### Page-level text extractions

--------

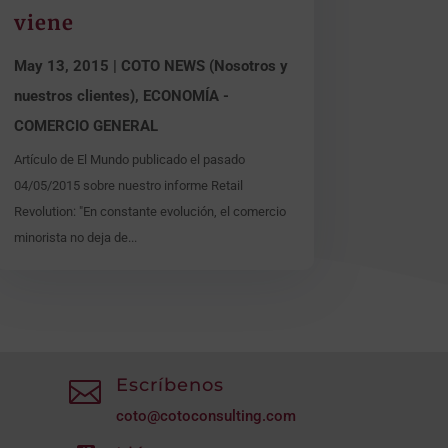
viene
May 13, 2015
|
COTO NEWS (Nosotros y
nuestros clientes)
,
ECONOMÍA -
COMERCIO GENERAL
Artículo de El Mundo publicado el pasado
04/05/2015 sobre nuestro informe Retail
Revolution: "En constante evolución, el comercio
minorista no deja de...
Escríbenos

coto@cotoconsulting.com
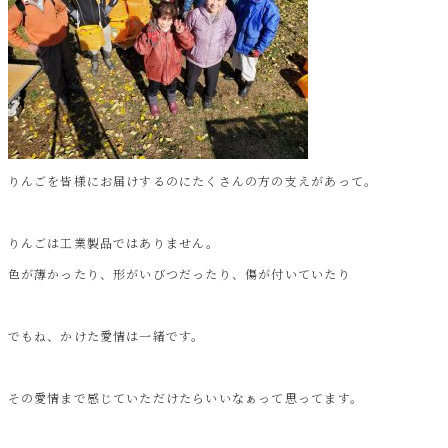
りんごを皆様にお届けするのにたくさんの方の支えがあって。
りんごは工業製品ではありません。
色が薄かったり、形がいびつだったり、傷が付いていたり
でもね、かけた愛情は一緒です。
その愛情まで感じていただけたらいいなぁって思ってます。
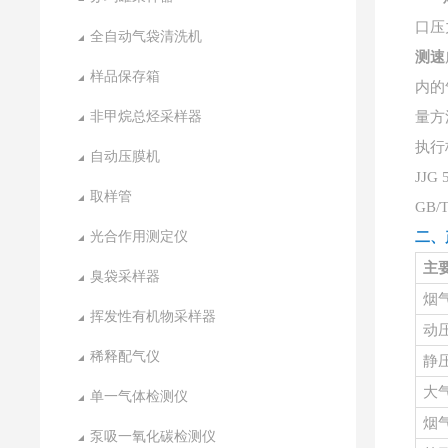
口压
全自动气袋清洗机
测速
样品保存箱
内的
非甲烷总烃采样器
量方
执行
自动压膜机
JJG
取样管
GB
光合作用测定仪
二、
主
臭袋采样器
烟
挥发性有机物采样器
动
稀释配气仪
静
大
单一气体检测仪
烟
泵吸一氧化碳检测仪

--------

### WORK TASK
Your answer must be the full set of entries, set down exactly and without pictures.

### COMPLETED EXERCISE
viene
May 13, 2015
|
COTO NEWS (Nosotros y
nuestros clientes)
,
ECONOMÍA -
COMERCIO GENERAL
Artículo de El Mundo publicado el pasado
04/05/2015 sobre nuestro informe Retail
Revolution: "En constante evolución, el comercio
minorista no deja de...
Escríbenos

coto@cotoconsulting.com
りんごを皆様にお届けするのにたくさんの方の支えがあって。
りんごは工業製品ではありません。
色が薄かったり、形がいびつだったり、傷が付いていたり
でもね、かけた愛情は一緒です。
その愛情まで感じていただけたらいいなぁって思ってます。
口压
全自动气袋清洗机
测速
样品保存箱
内的
非甲烷总烃采样器
量方
执行
自动压膜机
JJG
取样管
GB
光合作用测定仪
二、
主
臭袋采样器
烟
挥发性有机物采样器
动
稀释配气仪
静
大
单一气体检测仪
烟
泵吸一氧化碳检测仪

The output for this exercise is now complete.